China-US economic ties have grown rapidly in the last ten years. We are now each other's second largest trading partners. Bilateral trade grew from US$80.5 billion in 2001 to US$298.3 billion in 2009, and US exports to China increased by 2.6 times in this period. American paid-in direct investment in China has exceeded US$60 billion. And our cooperation in energy, the environment, science and technology, education and culture has been deepening.

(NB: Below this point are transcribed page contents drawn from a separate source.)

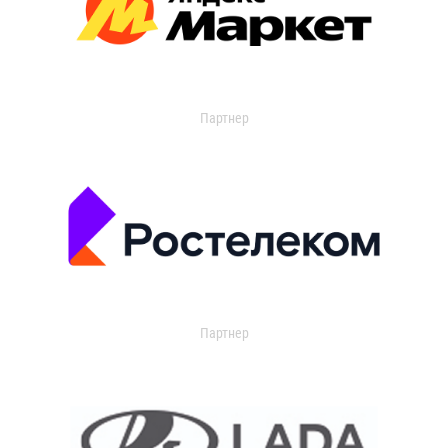
Партнер
Партнер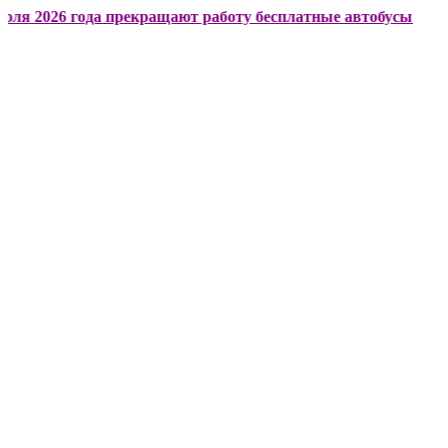
6 года прекращают работу бесплатные автобусы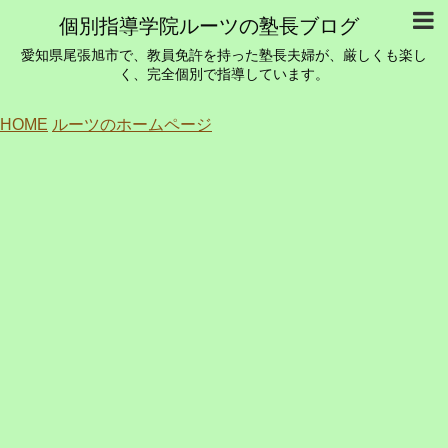
個別指導学院ルーツの塾長ブログ
愛知県尾張旭市で、教員免許を持った塾長夫婦が、厳しくも楽し
く、完全個別で指導しています。
HOME
ルーツのホームページ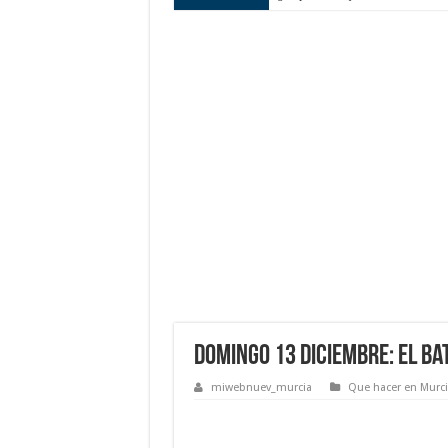
Domingo 13 DICIEMBRE: El Bat
miwebnuev_murcia
Que hacer en Murci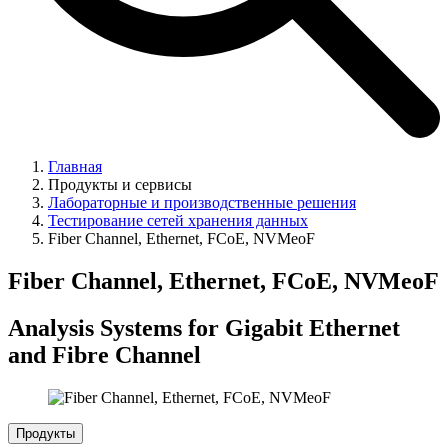
Главная
Продукты и сервисы
Лабораторные и производственные решения
Тестирование сетей хранения данных
Fiber Channel, Ethernet, FCoE, NVMeoF
Fiber Channel, Ethernet, FCoE, NVMeoF
Analysis Systems for Gigabit Ethernet
and Fibre Channel
Продукты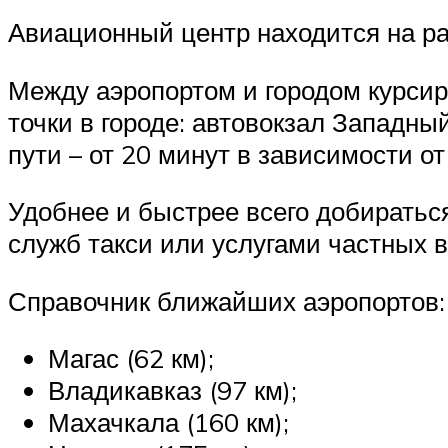
Авиационный центр находится на рас
Между аэропортом и городом курси
точки в городе: автовокзал Западный
пути – от 20 минут в зависимости от
Удобнее и быстрее всего добираться
служб такси или услугами частных 
Справочник ближайших аэропортов:
Магас (62 км);
Владикавказ (97 км);
Махачкала (160 км);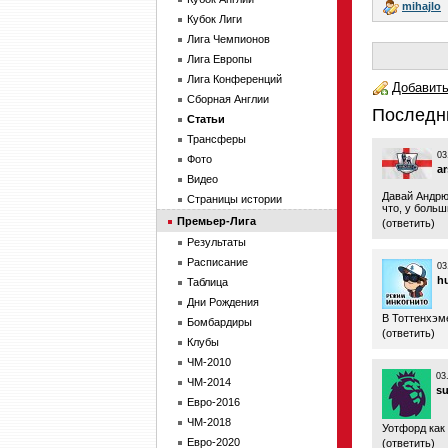
mihajlo
Кубок Лиги
Лига Чемпионов
Лига Европы
Лига Конференций
Добавить
Сборная Англии
Последн
Статьи
Трансферы
03
Фото
a
Видео
Давай Андрюх
Страницы истории
что, у больш
Премьер-Лига
(
ответить
)
Результаты
Расписание
03
h
Таблица
Дни Рождения
В Тоттенхэм
Бомбардиры
(
ответить
)
Клубы
ЧМ-2010
03
ЧМ-2014
s
Евро-2016
ЧМ-2018
Уотфорд как 
Евро-2020
(
ответить
)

True, our relationship has not always been plain sailing. But it is heartening to note that dialogue and cooperation have been the main feature of our relationship. Our common interests far outweigh our differences and the call for friendly relations is always louder than those jarring noises. Facts have fully demonstrated that China and the United States are not rivals in competition but partners in cooperation. We both stand to gain from cooperation and lose from confrontation. Our relations will move forward if we have mutual trust and backward if we harbor mutual suspicion. On the way forward, our two countries must work hand in hand, and go through thick and thin together - This is not only my hope but also my conviction, and the conclusion I have come to by reviewing the last ten years of our relations.

Ladies and Gentlemen,

With the rapid growth of China's economy and the continuous increase of the size of its economy and trade, the international community is paying more attention to China, and also showing more anxieties. Let me give you some recent examples. Some people have posed this question: Given the fact that China's exports are now bigger than Germany's, its foreign exchange reserves are the world's largest and its GDP will soon surpass that of Japan, is China still a developing country? Others have asserted that China's environment for foreign investors is worsening and they ask: Is this a sign that China is changing its reform and opening-up policy? Still others have asked: Now that China is getting stronger and also tougher, will China continue to follow the path of peaceful development? Before answering these questions, I would like to quote President Woodrow Wilson, who once said that "Comprehension must be the soil in which shall grow all the fruits of friendship." Let me show you with specific facts that the basic reality of China being a developing country remains unchanged, our basic policy of reform and opening-up remains unchanged and our commitment to peaceful development remains unchanged.

I. The basic fact that China is a developing country remains unchanged. Through efforts over the past 61 years, especially the last 32 years since reform and opening-up, profound changes have taken place in my country. From 1978 to 2009, China's GDP grew by 9.9% annually, its per capita GDP increased by over 12 folds, and the Chinese economy became the third largest in the world. China's foreign trade during this period rose from US$20.6 billion to US$2.2 trillion, the second largest in the world. Infrastructure in China, including transportation and telecommunications networks, improved markedly and the industrial development rose to a much higher level. The output of many important industrial and agricultural products was among the highest in the world.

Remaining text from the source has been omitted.